The bicyclists have formed their own groups to counter SOS, including Jim Smith's SAFE and the not-for-profit Safe Bicycling Coalition of Palm Beach County. Amid the growing tension in Delray Beach, cyclists there organized a social club. The Delray Beach Bicycle Club has joined the popular West Palm Beach and Boca Raton bicycle clubs in organizing regular group rides on A1A.
Decision expected soon
Transportation officials plan to make a decision on whether to build bike lanes in Delray Beach soon and present the decision at a town meeting next month, DOT project manager Abia said.
"We've gotten quite a lot of input," he said. "There are some people who don't understand the advantages the project will give to them. This is an opportunity for them to see that what we are proposing has an advantage to them in comparison to what we have now."
If the department does not build bike lanes wherever it has enough room, some cyclists said they might sue.
If someone has an accident that a bike lane could have prevented, that could prove even more costly to taxpayers. In Broward County, a cyclist
who was badly injured in an accident on A1A won a $7.7 million judgment
against the state because it failed to build wide enough travel lanes.

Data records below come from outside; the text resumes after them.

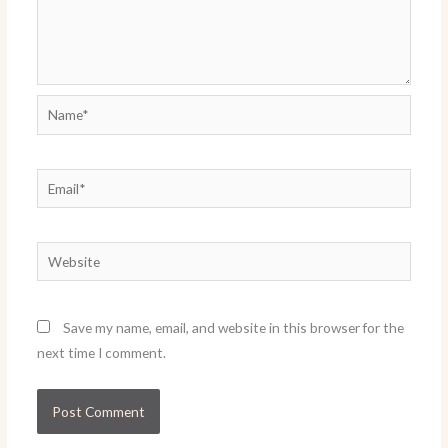
Name*
Email*
Website
Save my name, email, and website in this browser for the
next time I comment.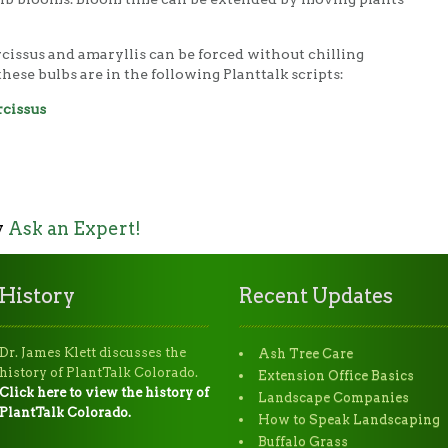
cissus and amaryllis can be forced without chilling
hese bulbs are in the following Planttalk scripts:
rcissus
y
Ask an Expert!
History
Recent Updates
Dr. James Klett discusses the
Ash Tree Care
history of PlantTalk Colorado.
Extension Office Basics
Click here to view the history of
Landscape Companies
PlantTalk Colorado.
How to Speak Landscaping
Buffalo Grass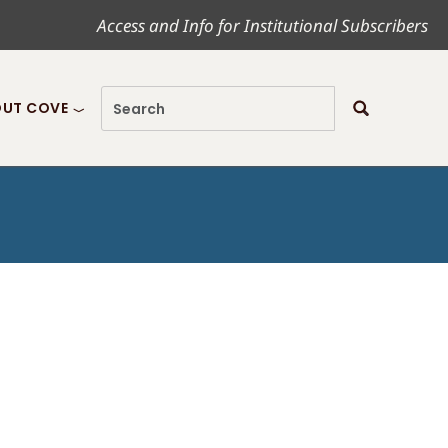
Access and Info for Institutional Subscribers
UT COVE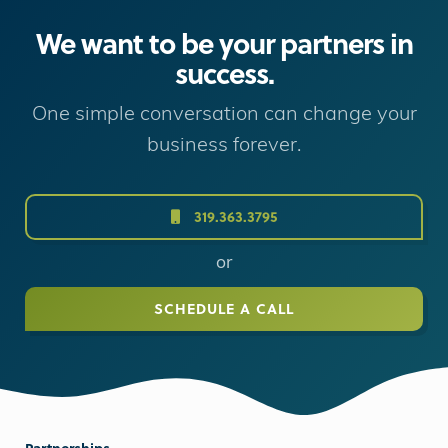
We want to be your partners in
success.
One simple conversation can change your
business forever.
319.363.3795
or
SCHEDULE A CALL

If Delray Beach had a bike lane, injured cyclist McCurdy said, he would
have ridden there instead of in the travel lane on the morning of his accident. He had no choice but to ride in the road because the law prohibits him from riding on the sidewalk.
At 6:30 a.m. on that Sunday in 2003, there was no traffic. But the van found him, and he never saw it coming. His injuries have healed for the
most part and he's returned to riding his bike on the road, bike lane or no bike lane. But now he looks over his shoulder constantly. He never did that before.
"If there had been a bike lane this accident wouldn't have happened," McCurdy said. "Everyone should have the right to ride on beautiful A1A if they choose, not just the people who live there."
Anti-lane activist Eprivates said the bicyclists should move on.
"They need to get over it," he said. "We didn't get repaving, what we wanted. Bikers didn't get 5-foot-wide lanes, what they wanted. They just can't accept it."